- [REQUIRED ACTION]:
In the material below, find the line containing "divisional charts, planetary" and the line containing "Providing the Safest, Most", then reproduce exactly both of them and every line between, and nothing else.

● ● ● ●

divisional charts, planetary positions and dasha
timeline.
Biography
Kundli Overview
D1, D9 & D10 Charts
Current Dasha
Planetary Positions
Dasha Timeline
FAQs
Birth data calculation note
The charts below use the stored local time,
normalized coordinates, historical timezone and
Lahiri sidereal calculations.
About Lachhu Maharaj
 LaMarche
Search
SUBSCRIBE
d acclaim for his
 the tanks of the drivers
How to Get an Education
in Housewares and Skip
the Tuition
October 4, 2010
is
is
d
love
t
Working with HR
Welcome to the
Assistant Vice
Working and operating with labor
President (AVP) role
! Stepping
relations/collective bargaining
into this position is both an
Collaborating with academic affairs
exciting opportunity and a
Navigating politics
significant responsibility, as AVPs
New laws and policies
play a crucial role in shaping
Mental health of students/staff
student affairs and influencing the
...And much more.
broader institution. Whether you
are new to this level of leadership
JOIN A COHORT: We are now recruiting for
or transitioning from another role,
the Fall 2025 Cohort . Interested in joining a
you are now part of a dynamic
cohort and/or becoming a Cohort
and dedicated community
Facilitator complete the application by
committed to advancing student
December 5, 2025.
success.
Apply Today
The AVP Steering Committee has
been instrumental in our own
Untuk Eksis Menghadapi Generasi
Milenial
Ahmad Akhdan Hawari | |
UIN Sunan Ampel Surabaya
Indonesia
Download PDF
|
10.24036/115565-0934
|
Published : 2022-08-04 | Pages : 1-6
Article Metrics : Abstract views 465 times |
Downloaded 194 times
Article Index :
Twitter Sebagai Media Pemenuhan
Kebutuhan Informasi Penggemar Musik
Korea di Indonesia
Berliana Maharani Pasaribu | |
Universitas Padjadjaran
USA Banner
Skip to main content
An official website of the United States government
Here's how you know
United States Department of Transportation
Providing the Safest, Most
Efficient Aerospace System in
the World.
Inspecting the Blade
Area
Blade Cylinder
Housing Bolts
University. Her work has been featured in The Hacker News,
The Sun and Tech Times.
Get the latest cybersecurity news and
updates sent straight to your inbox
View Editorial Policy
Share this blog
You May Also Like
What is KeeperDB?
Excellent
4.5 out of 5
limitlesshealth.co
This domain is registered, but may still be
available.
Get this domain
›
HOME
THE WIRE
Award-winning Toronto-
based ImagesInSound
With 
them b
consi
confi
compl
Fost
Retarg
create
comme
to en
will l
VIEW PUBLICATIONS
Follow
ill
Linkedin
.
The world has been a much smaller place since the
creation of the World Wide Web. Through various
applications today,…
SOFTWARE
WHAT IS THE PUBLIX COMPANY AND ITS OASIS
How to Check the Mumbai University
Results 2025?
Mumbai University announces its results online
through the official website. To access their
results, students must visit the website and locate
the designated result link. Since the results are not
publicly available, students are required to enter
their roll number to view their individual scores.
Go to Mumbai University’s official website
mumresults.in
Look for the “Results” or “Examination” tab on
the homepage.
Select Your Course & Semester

● ● ● ●

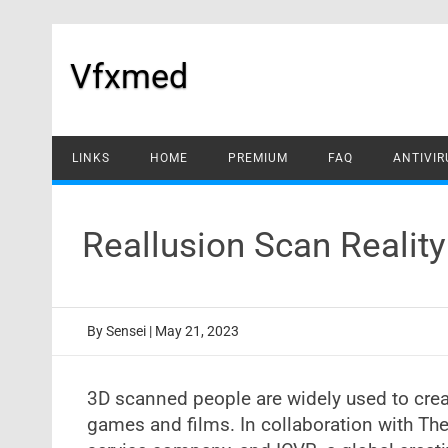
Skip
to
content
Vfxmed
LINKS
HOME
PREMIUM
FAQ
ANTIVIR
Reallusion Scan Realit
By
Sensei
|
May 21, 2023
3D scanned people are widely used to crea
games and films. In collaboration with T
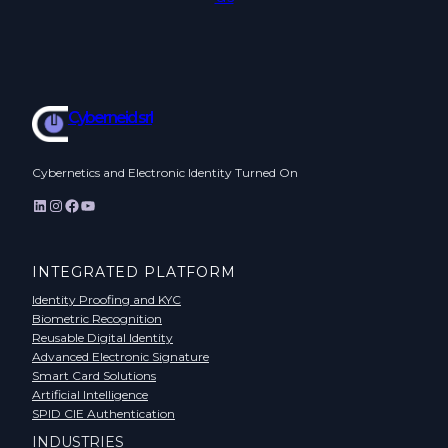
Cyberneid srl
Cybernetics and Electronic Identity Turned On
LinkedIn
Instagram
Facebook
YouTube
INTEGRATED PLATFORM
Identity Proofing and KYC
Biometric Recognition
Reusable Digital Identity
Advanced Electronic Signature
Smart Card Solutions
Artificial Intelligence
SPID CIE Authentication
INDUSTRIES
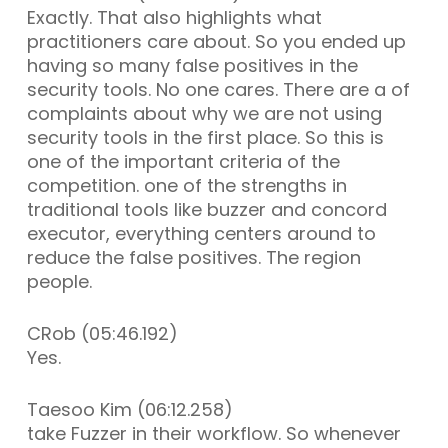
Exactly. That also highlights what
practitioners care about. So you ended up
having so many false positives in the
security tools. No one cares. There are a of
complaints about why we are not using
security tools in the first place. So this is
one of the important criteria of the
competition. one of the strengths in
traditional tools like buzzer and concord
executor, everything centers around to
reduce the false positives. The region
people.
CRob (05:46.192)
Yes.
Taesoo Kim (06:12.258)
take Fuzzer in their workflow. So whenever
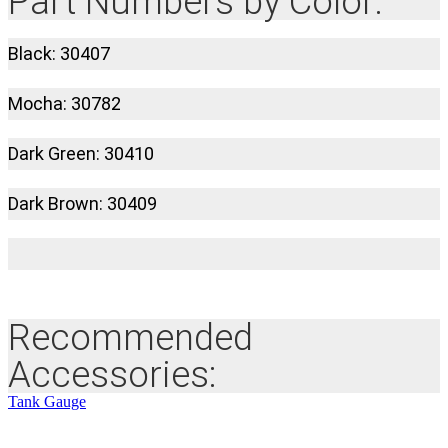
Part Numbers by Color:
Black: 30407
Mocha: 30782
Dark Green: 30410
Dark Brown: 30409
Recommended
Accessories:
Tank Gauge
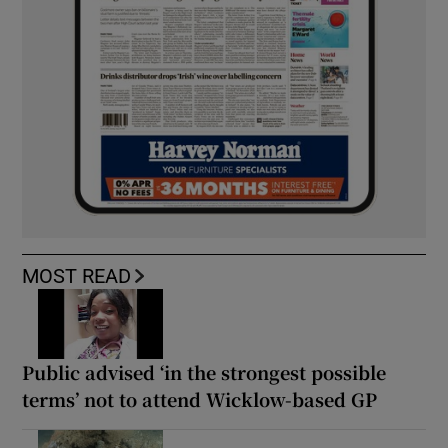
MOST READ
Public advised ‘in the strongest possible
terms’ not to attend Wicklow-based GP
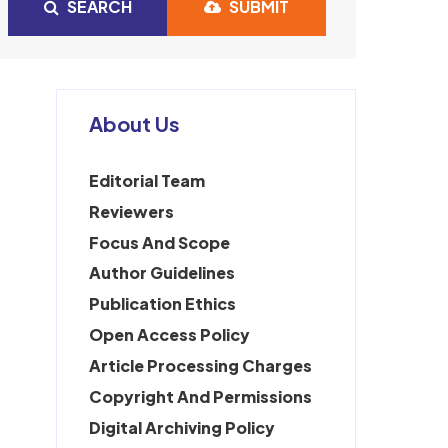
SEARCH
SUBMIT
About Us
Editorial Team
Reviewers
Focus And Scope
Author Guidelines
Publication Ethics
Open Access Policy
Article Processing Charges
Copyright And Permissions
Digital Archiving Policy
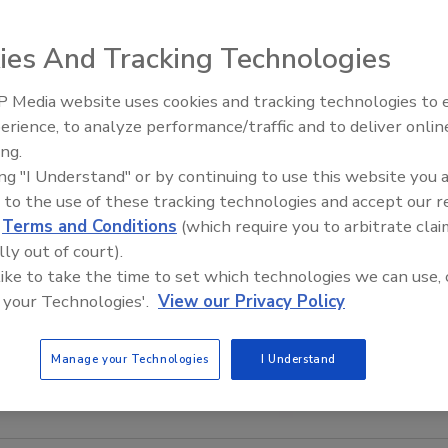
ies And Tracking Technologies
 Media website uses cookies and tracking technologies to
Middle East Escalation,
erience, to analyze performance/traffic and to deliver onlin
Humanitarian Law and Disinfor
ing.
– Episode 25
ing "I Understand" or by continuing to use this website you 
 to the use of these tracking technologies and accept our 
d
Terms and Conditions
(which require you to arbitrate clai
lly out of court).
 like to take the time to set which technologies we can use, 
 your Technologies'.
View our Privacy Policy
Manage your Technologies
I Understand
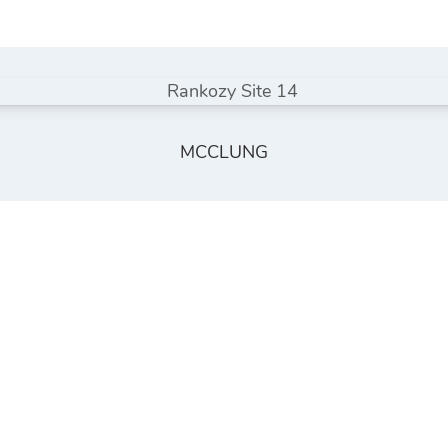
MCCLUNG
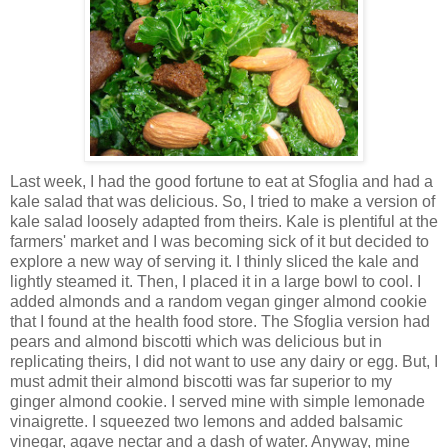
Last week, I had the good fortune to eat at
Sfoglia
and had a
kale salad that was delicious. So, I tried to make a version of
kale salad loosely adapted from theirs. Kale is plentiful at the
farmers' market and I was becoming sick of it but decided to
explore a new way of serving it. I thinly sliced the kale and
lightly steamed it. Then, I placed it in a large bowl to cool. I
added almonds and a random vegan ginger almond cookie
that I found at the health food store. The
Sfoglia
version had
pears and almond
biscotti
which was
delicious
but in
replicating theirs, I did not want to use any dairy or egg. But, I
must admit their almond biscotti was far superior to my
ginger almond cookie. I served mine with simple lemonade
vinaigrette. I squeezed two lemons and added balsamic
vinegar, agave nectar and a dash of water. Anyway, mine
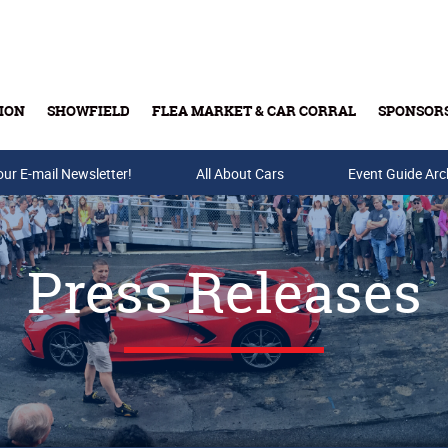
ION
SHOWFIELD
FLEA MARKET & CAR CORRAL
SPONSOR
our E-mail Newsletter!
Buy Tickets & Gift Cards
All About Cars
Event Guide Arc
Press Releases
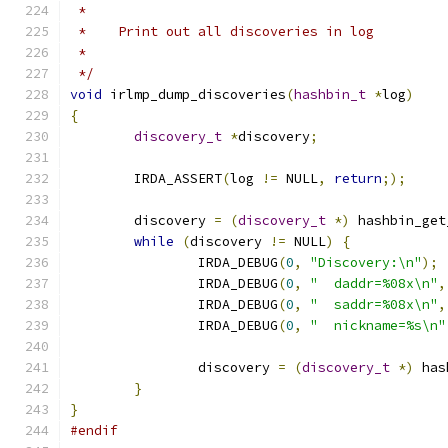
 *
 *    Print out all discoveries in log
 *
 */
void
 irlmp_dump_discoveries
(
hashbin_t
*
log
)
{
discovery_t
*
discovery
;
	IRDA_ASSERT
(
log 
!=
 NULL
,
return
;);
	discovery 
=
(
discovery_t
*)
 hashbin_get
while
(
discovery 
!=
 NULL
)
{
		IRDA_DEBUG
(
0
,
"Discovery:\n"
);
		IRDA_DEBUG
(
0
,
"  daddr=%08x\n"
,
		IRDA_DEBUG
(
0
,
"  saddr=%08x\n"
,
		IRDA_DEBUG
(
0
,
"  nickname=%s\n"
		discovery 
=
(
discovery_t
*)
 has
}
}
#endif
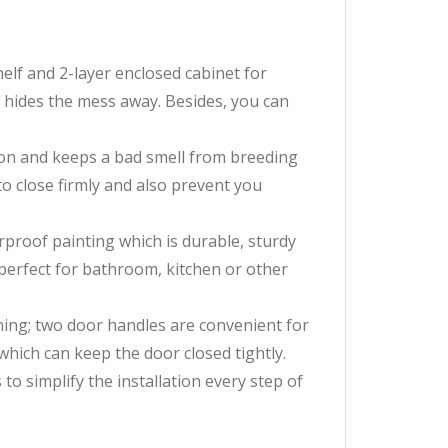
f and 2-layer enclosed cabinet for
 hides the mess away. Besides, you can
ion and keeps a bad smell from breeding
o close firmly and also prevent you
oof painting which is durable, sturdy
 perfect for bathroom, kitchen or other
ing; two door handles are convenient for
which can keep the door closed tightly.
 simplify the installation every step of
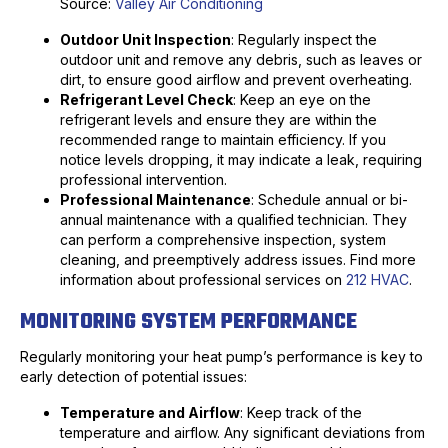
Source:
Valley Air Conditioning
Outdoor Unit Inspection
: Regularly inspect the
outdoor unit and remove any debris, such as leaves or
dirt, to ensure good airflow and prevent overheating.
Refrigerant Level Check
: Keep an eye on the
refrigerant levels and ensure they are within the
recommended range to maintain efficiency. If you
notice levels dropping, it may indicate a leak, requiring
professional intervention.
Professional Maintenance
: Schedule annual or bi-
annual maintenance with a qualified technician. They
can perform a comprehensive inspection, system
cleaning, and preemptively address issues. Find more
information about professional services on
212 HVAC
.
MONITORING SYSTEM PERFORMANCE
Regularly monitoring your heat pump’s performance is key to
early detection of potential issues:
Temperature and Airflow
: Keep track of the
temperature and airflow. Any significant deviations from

● ● ● ●

- [ANSWER TO THIS TASK]:
divisional charts, planetary positions and dasha
timeline.
Biography
Kundli Overview
D1, D9 & D10 Charts
Current Dasha
Planetary Positions
Dasha Timeline
FAQs
Birth data calculation note
The charts below use the stored local time,
normalized coordinates, historical timezone and
Lahiri sidereal calculations.
About Lachhu Maharaj
 LaMarche
Search
SUBSCRIBE
d acclaim for his
 the tanks of the drivers
How to Get an Education
in Housewares and Skip
the Tuition
October 4, 2010
is
is
d
love
t
Working with HR
Welcome to the
Assistant Vice
Working and operating with labor
President (AVP) role
! Stepping
relations/collective bargaining
into this position is both an
Collaborating with academic affairs
exciting opportunity and a
Navigating politics
significant responsibility, as AVPs
New laws and policies
play a crucial role in shaping
Mental health of students/staff
student affairs and influencing the
...And much more.
broader institution. Whether you
are new to this level of leadership
JOIN A COHORT: We are now recruiting for
or transitioning from another role,
the Fall 2025 Cohort . Interested in joining a
you are now part of a dynamic
cohort and/or becoming a Cohort
and dedicated community
Facilitator complete the application by
committed to advancing student
December 5, 2025.
success.
Apply Today
The AVP Steering Committee has
been instrumental in our own
Untuk Eksis Menghadapi Generasi
Milenial
Ahmad Akhdan Hawari | |
UIN Sunan Ampel Surabaya
Indonesia
Download PDF
|
10.24036/115565-0934
|
Published : 2022-08-04 | Pages : 1-6
Article Metrics : Abstract views 465 times |
Downloaded 194 times
Article Index :
Twitter Sebagai Media Pemenuhan
Kebutuhan Informasi Penggemar Musik
Korea di Indonesia
Berliana Maharani Pasaribu | |
Universitas Padjadjaran
USA Banner
Skip to main content
An official website of the United States government
Here's how you know
United States Department of Transportation
Providing the Safest, Most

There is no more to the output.